(Collected data)
# # #

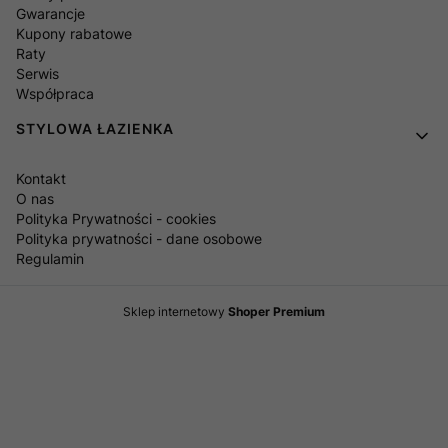
Gwarancje
Kupony rabatowe
Raty
Serwis
Współpraca
STYLOWA ŁAZIENKA
Kontakt
O nas
Polityka Prywatności - cookies
Polityka prywatności - dane osobowe
Regulamin
Sklep internetowy
Shoper Premium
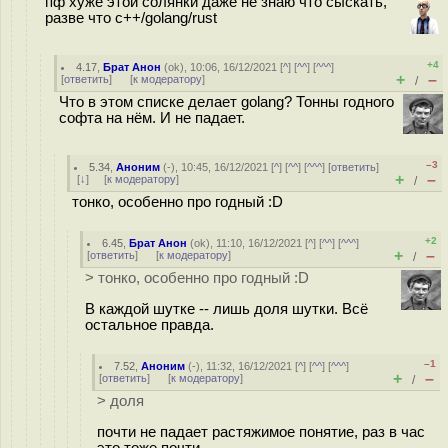
пф хуже этой солянки даже не знаю что сыскать,
разве что c++/golang/rust
+4
4.17
,
Брат Анон
(
ok
), 10:06, 16/12/2021 [
^
] [
^^
] [
^^^
]
+
–
[
ответить
]
[
к модератору
]
/
Что в этом списке делает golang? Тонны годного
софта на нём. И не падает.
–3
5.34
,
Аноним
(
-
), 10:45, 16/12/2021 [
^
] [
^^
] [
^^^
] [
ответить
]
+
–
[
↓
] [
к модератору
]
/
тонко, особенно про годный :D
+2
6.45
,
Брат Анон
(
ok
), 11:10, 16/12/2021 [
^
] [
^^
] [
^^^
]
+
–
[
ответить
]
[
к модератору
]
/
> тонко, особенно про годный :D
В каждой шутке -- лишь доля шутки. Всё
остальное правда.
–1
7.52
,
Аноним
(
-
), 11:32, 16/12/2021 [
^
] [
^^
] [
^^^
]
+
–
[
ответить
]
[
к модератору
]
/
> доля
почти не падает растяжимое понятие, раз в час
это тоже почти.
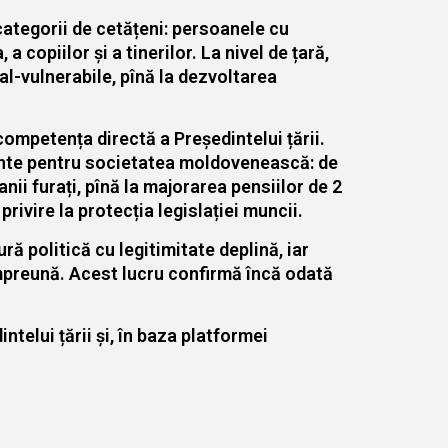
 categorii de cetățeni: persoanele cu
 a copiilor și a tinerilor. La nivel de țară,
al-vulnerabile, pînă la dezvoltarea
 competența directă a Președintelui țării.
rtante pentru societatea moldovenească: de
anii furați, pînă la majorarea pensiilor de 2
privire la protecția legislației muncii.
ră politică cu legitimitate deplină, iar
 împreună. Acest lucru confirmă încă odată
ntelui țării și, în baza platformei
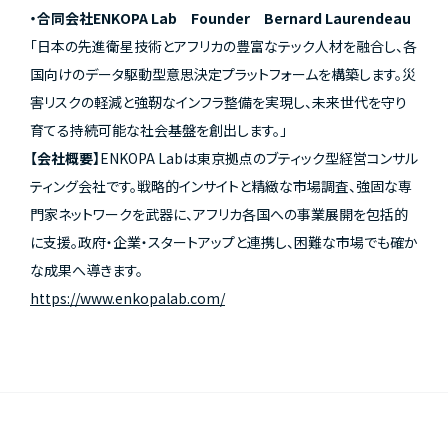
・合同会社ENKOPA Lab Founder Bernard Laurendeau
「日本の先進衛星技術とアフリカの豊富なテック人材を融合し、各
国向けのデータ駆動型意思決定プラットフォームを構築します。災
害リスクの軽減と強靭なインフラ整備を実現し、未来世代を守り
育てる持続可能な社会基盤を創出します。」
【会社概要】
ENKOPA Labは東京拠点のブティック型経営コンサル
ティング会社です。戦略的インサイトと精緻な市場調査、強固な専
門家ネットワークを武器に、アフリカ各国への事業展開を包括的
に支援。政府・企業・スタートアップと連携し、困難な市場でも確か
な成果へ導きます。
https://www.enkopalab.com/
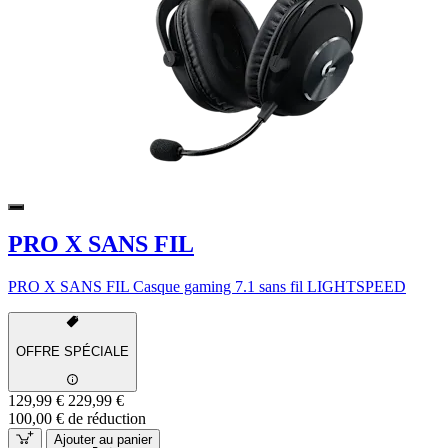
PRO X SANS FIL
PRO X SANS FIL Casque gaming 7.1 sans fil LIGHTSPEED
OFFRE SPÉCIALE
129,99 €
229,99 €
100,00 € de réduction
Ajouter au panier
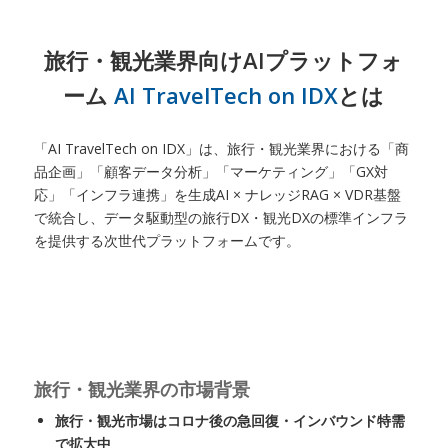
旅行・観光業界向けAIプラットフォ
ーム
AI TravelTech on IDX
とは
「AI TravelTech on IDX」は、旅行・観光業界における「商
品企画」「顧客データ分析」「マーケティング」「GX対
応」「インフラ連携」を生成AI × ナレッジRAG × VDR基盤
で統合し、データ駆動型の旅行DX・観光DXの標準インフラ
を提供する次世代プラットフォームです。
旅行・観光業界の市場背景
旅行・観光市場はコロナ後の急回復・インバウンド特需
で拡大中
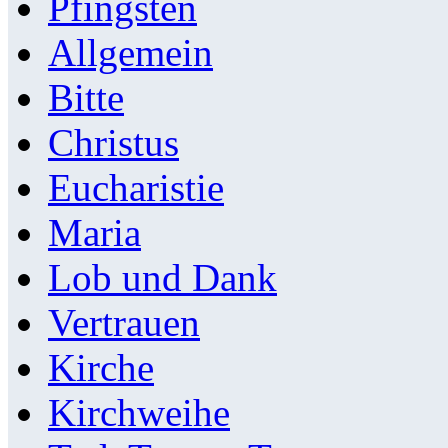
Pfingsten
Allgemein
Bitte
Christus
Eucharistie
Maria
Lob und Dank
Vertrauen
Kirche
Kirchweihe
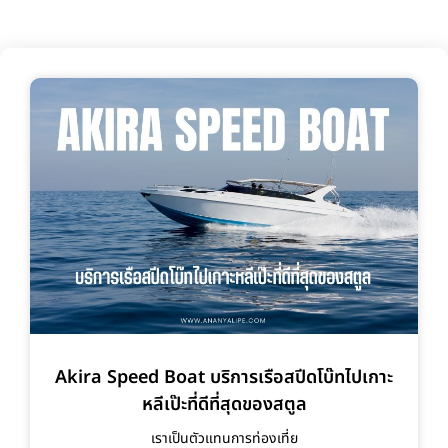
Akira Speed Boat บริการเรือสปีดโบ๊ทไปเกาะ
หลีเป๊ะที่ดีที่สุดของสตูล
เราเป็นตัวแทนการท่องเที่ย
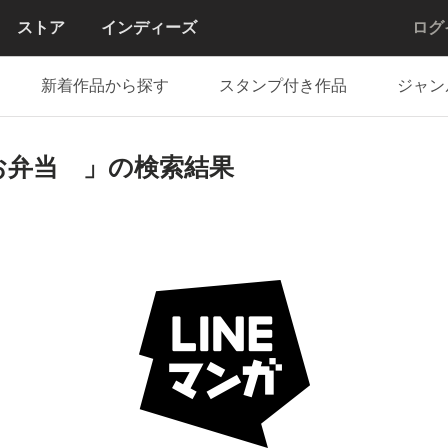
ストア
インディーズ
ログ
新着作品から探す
スタンプ付き作品
ジャン
お弁当 」の検索結果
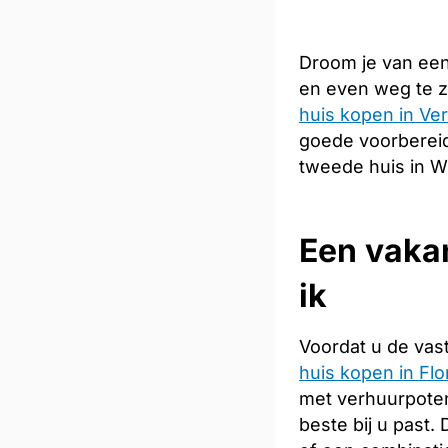
Droom je van een
en even weg te z
huis kopen in Ve
goede voorbereidi
tweede huis in 
Een vaka
ik
Voordat u de vas
huis kopen in Flo
met verhuurpoten
beste bij u past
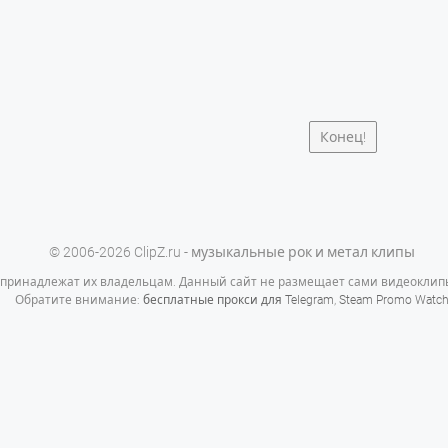
Конец!
© 2006-2026 ClipZ.ru - музыкальные рок и метал клипы
 принадлежат их владельцам. Данный сайт не размещает сами видеоклипы
Обратите внимание:
бесплатные прокси для Telegram
,
Steam Promo Watc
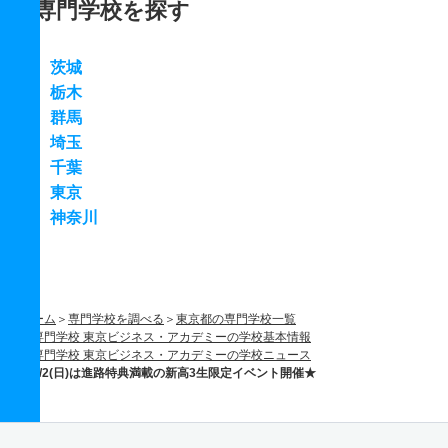
専門学校を探す
茨城
栃木
群馬
埼玉
千葉
東京
神奈川
ホーム
専門学校を調べる
東京都の専門学校一覧
専門学校 東京ビジネス・アカデミーの学校基本情報
専門学校 東京ビジネス・アカデミーの学校ニュース
4/2(日)は進路特典満載の新高3生限定イベント開催★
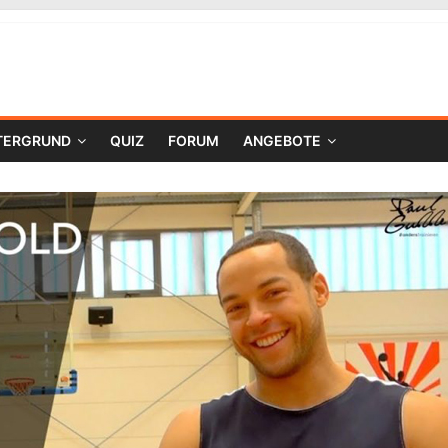
TERGRUND
QUIZ
FORUM
ANGEBOTE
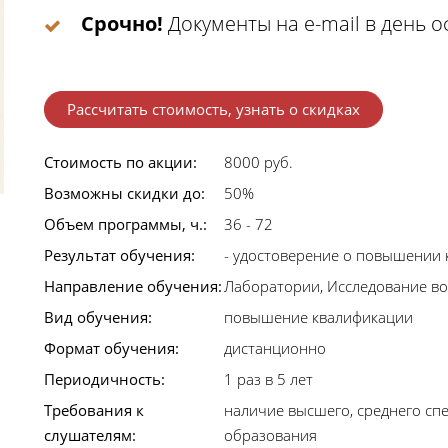
Срочно!
Документы на e-mail в день 
Рассчитать стоимость, узнать о скидках
Стоимость по акции:
8000 руб.
Возможны скидки до:
50%
Объем программы, ч.:
36 - 72
Результат обучения:
- удостоверение о повышении
Направление обучения:
Лаборатории, Исследование в
Вид обучения:
повышение квалификации
Формат обучения:
дистанционно
Периодичность:
1 раз в 5 лет
Требования к
наличие высшего, среднего сп
слушателям:
образования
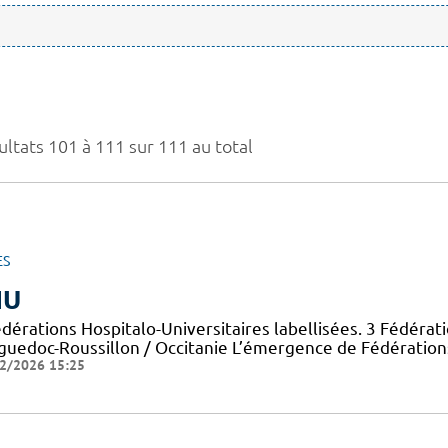
ultats 101 à 111 sur 111 au total
ES
HU
dérations Hospitalo-Universitaires labellisées. 3 Fédérat
guedoc-Roussillon / Occitanie L’émergence de Fédérations
2/2026 15:25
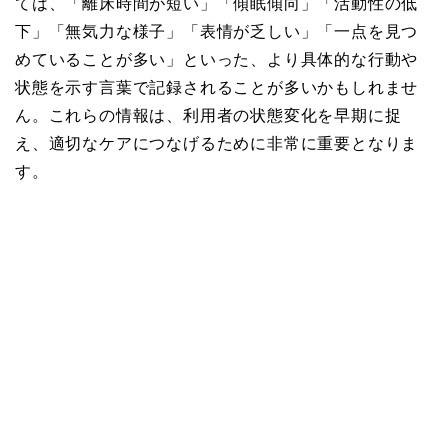
ては、「離床時間が短い」「傾眠傾向」「活動性の低
下」「無気力な様子」「表情が乏しい」「一点を見つ
めていることが多い」といった、より具体的な行動や
状態を示す言葉で記録されることが多いかもしれませ
ん。これらの情報は、利用者の状態変化を早期に捉
え、適切なケアにつなげるために非常に重要となりま
す。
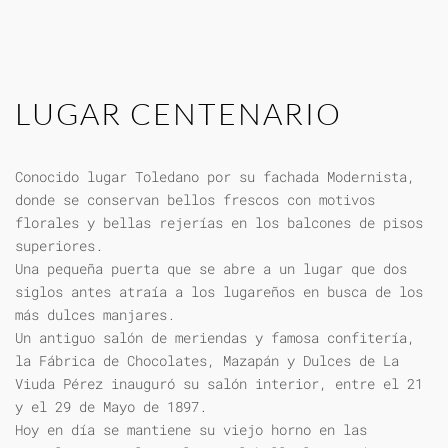
LUGAR CENTENARIO
Conocido lugar Toledano por su fachada Modernista,
donde se conservan bellos frescos con motivos
florales y bellas rejerías en los balcones de pisos
superiores.
Una pequeña puerta que se abre a un lugar que dos
siglos antes atraía a los lugareños en busca de los
más dulces manjares.
Un antiguo salón de meriendas y famosa confitería,
la Fábrica de Chocolates, Mazapán y Dulces de La
Viuda Pérez inauguró su salón interior, entre el 21
y el 29 de Mayo de 1897.
Hoy en día se mantiene su viejo horno en las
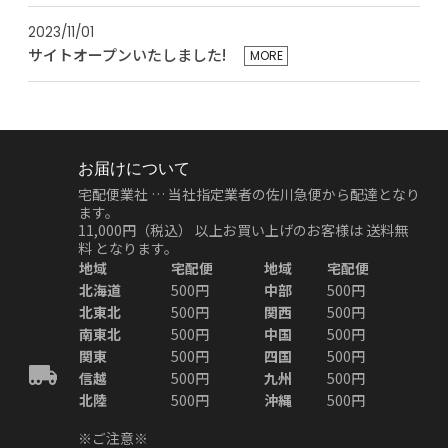
2023/11/01
サイトオープンいたしました!
MORE
お届けについて
宅配便業社 … 当社指定業者の佐川急便から配達となり
ます。
11,000円（税込）
以上お買い上げのお客様は
送料無
料
となります。
地域
宅配便
地域
宅配便
北海道
500円
中部
500円
北東北
500円
関西
500円
南東北
500円
中国
500円
関東
500円
四国
500円
信越
500円
九州
500円
北陸
500円
沖縄
500円
※ご注意※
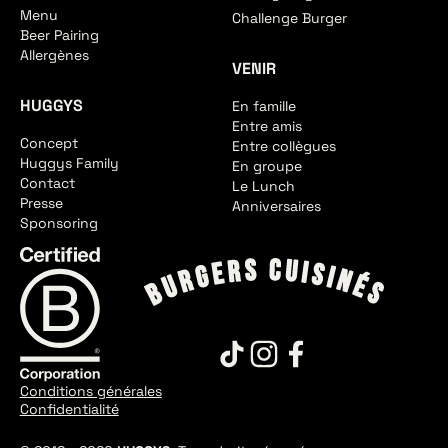
Menu
Challenge Burger
Beer Pairing
Allergènes
VENIR
HUGGYS
En famille
Entre amis
Concept
Entre collègues
Huggys Family
En groupe
Contact
Le Lunch
Presse
Anniversaires
Sponsoring
Conditions générales
Confidentialité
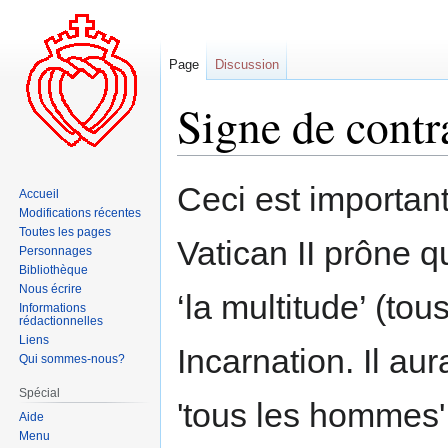
Page
Discussion
Signe de contr
Aller
Aller
Ceci est important
Accueil
à
à
Modifications récentes
la
la
Toutes les pages
Vatican II prône q
navigation
recherche
Personnages
Bibliothèque
Nous écrire
‘la multitude’ (to
Informations
rédactionnelles
Liens
Incarnation. Il aura
Qui sommes-nous?
Spécial
'tous les hommes'
Aide
Menu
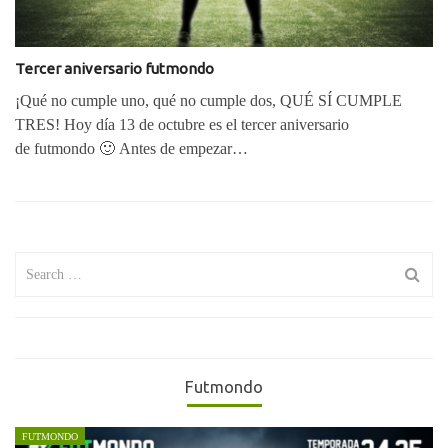
Tercer aniversario futmondo
¡Qué no cumple uno, qué no cumple dos, QUÉ SÍ CUMPLE
TRES! Hoy día 13 de octubre es el tercer aniversario
de futmondo 🙂 Antes de empezar…
Search
for:
Futmondo
FUTMONDO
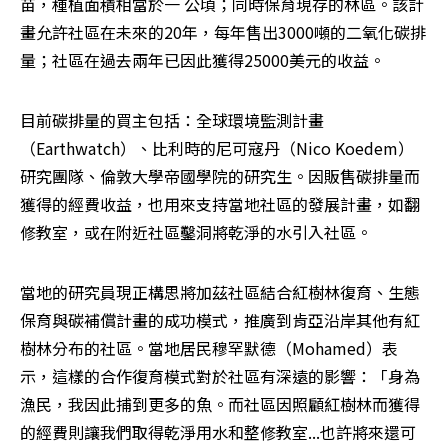
苗，種植面積相當於一 公頃；同時保育現存的林區。該計
畫允許社區在未來的20年，每年售出3000噸的二氧化碳排
量；社區在過去兩年已因此獲得25000美元的收益。
目前碳排量的買主包括：全球環境監測計畫
（Earthwatch）、比利時的尼可寇丹（Nico Koedem） 
研究團隊、倫敦大學帝國學院的研究生。因販售碳排量而
獲得的經費收益，也用來支持當地社區的發展計畫，如翻
修教室，或在附近社區鑿洞將乾淨的水引入社區。
當地的研究員現正構思將加茲社區結合紅樹林復育、生態
保育與碳補償計畫的成功模式，推廣到肯亞沿岸其他有紅
樹林分布的社區。當地居民穆罕默德（Mohamed）表
示，這樣的合作復育模式對於社區有深遠的影響：「身為
漁民，我因此捕到更多的魚。而社區因照顧紅樹林而獲得
的經費則讓我們取得乾淨用水和整修教室...也許將來還可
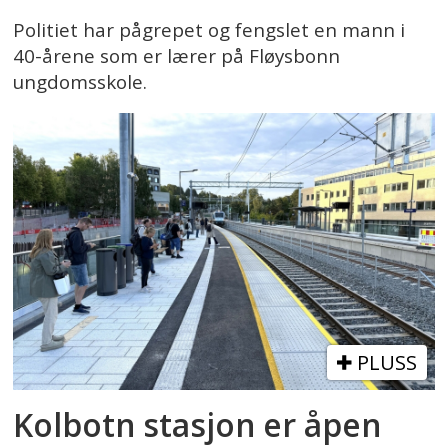
Politiet har pågrepet og fengslet en mann i
40-årene som er lærer på Fløysbonn
ungdomsskole.
PLUSS
Kolbotn stasjon er åpen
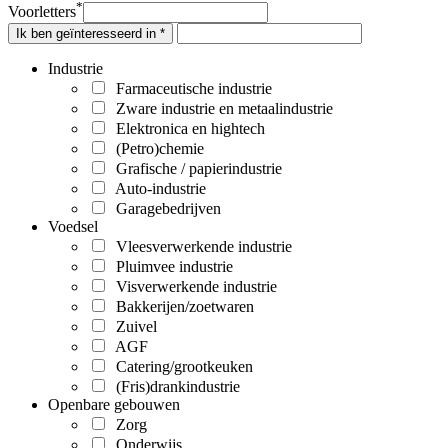
*
Voorletters
Ik ben geïnteresseerd in *
Industrie
Farmaceutische industrie
Zware industrie en metaalindustrie
Elektronica en hightech
(Petro)chemie
Grafische / papierindustrie
Auto-industrie
Garagebedrijven
Voedsel
Vleesverwerkende industrie
Pluimvee industrie
Visverwerkende industrie
Bakkerijen/zoetwaren
Zuivel
AGF
Catering/grootkeuken
(Fris)drankindustrie
Openbare gebouwen
Zorg
Onderwijs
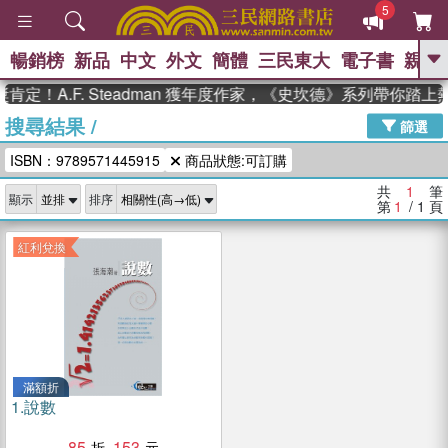
5
暢銷榜
新品
中文
外文
簡體
三民東大
電子書
親子
GO
定！A.F. Steadman 獲年度作家，《史坎德》系列帶你踏上
搜尋結果
/
、
熱搜：
東野圭吾
高希均教授回憶錄
篩選
、
、
、
The Odyssey
父親節
如果歷
ISBN：9789571445915
商品狀態:可訂購
、
、
史是一群喵
暑期推薦
國際布克
、
、
獎 臺灣漫遊錄
方念華
台灣的李
共
1
筆
顯示
排序
、
、
登輝時代
數學女孩：黎曼猜想
第
1
/ 1
頁
偉大的迷走神經
紅利兌換
滿額折
1.
說數
85
153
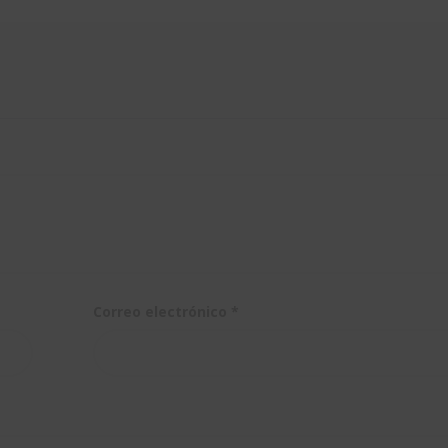
Correo electrónico
*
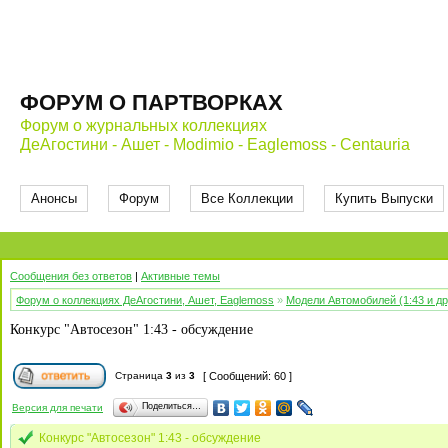
ФОРУМ О ПАРТВОРКАХ
Форум о журнальных коллекциях
ДеАгостини - Ашет - Modimio - Eaglemoss - Centauria
Анонсы
Форум
Все Коллекции
Купить Выпуски
Сообщения без ответов
|
Активные темы
Форум о коллекциях ДеАгостини, Ашет, Eaglemoss
»
Модели Автомобилей (1:43 и д
Конкурс "Автосезон" 1:43 - обсуждение
Страница
3
из
3
[ Сообщений: 60 ]
Поделиться…
Версия для печати
Конкурс "Автосезон" 1:43 - обсуждение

# # #

Exercise
Collect every line with the string "Polityka" from the records, and copy each.

Solution for this exercise
Polityka Prywatności - cookies
Polityka prywatności - dane osobowe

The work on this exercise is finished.